Thursday, April 9, 2009

The Masochist



Masochism. The Masochist. That's what the Wrestler could be called. That's what I'm calling it.

The Masochist starts out with Mickey Rourke not facing the camera, in fact much of the film takes place from behind Randy "the Ram" as he's called in the film. Tracking shots, grainy film, it all feels so real, so authentic, like that documentary "Beyond the Mat" a friend of mine who was wrestling buff made me watch, but like professional wrestling it isn't real, even if it kinda feels real it's still fake. This another one of Darren Aronofsky's mood pieces. All his films are mood pieces, not different moods really, just the same gut feeling you get watching "Requiem for a Dream" or "Pi" and to a much lesser extent "The Fountain". It's a queasy uneasy feeling you get while watching them, they've tapped into some part of your psych that just makes you want to turn away, close your eyes, and have this moment pass. He could probably make the greatest horror film ever made.

This is not the greatest sports film ever made.

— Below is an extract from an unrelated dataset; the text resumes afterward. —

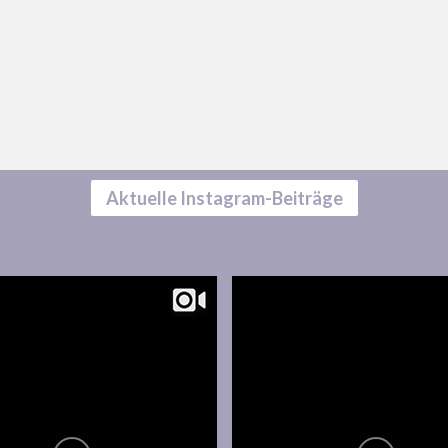
Aktuelle Instagram-Beiträge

For all it's indie trappings it's such a paint by numbers movie, side plots like Ram's budding relationship with a stripper named Cassie (or Pam, stage name vs. real name, play a pivotal role in this film) and his reunion with his long estranged daughter go down exactly how you expect them. Aronofsky's credit should be that he gets the maximum from these cliché scenes, but instead of making them work he should have spent the time taking them new.


Speaking on the down on her luck stripper, Marisa Tomei, gives a good solid performance, and is as you've heard is quite naked in this film. People are listing her nudity as a reason to see the film. I bring this up, because again it's a place where the movie that's trying so hard to be real let's you know it's fake, it's Hollywood. Hollywood movies always do this, they cast ridiculously good looking people in parts and then try and pretend they're plain and normal, no wonder teenage girls get eating disorders. If Marisa Tomei was stripper, she wouldn't be tossed off by everyone one in the club as she is here, if the movie was as real as it would like to pretend it is, the Ram would be only one in a line of losers vying for her attention. That they are both performers would be what their connection is, not just that he's the only nice guy at the strip club.

Then there's the wrestling scenes, each gut wrenching and harsh. Unlike in boxing movies where there's a man struggling to win, we watch Rocky get turned to hamburger because we want to see that even against the odds, he overcomes, his will, his drive, his heart pushes him on to victory. Here there is no competition, the winner decided beforehand. When we see the Ram cut his own forehead open with a razor, get thrown through a plate glass window, staple gun his own face and a litany of other injuries some occurring outside the ring, we realize that, more than to the roar of the crowd, as he would tell you, the Ram is addicted to pain.


Pain is what Aronofsky is all about as well, but not to himself. If Rourke plays the masochist, Mr. Aronofsky is a sadist. He wants he wants to hurt his performers, he wants to hurt his audience, no one is safe from his machine gun of emotional destruction. This is what he gets off on, not the triumph of will, or someone rising above the mire. It's people at their worst only getting worse. In Requiem of course you end up a an armless whore if you do drugs, in Pi you lobotomize yourself for thinking too much and here the Ram is ready to die play fighting. His detest for everyone on screen including his leads is what sets the movie and director apart from other filmmakers and artists, regular ones find the beauty in the everyday, Aronofsky finds the ugly.

The Masochist works best when it's just Rourke, camera behind him as he moves through his world, he feels so sorry for himself we can't help but join in.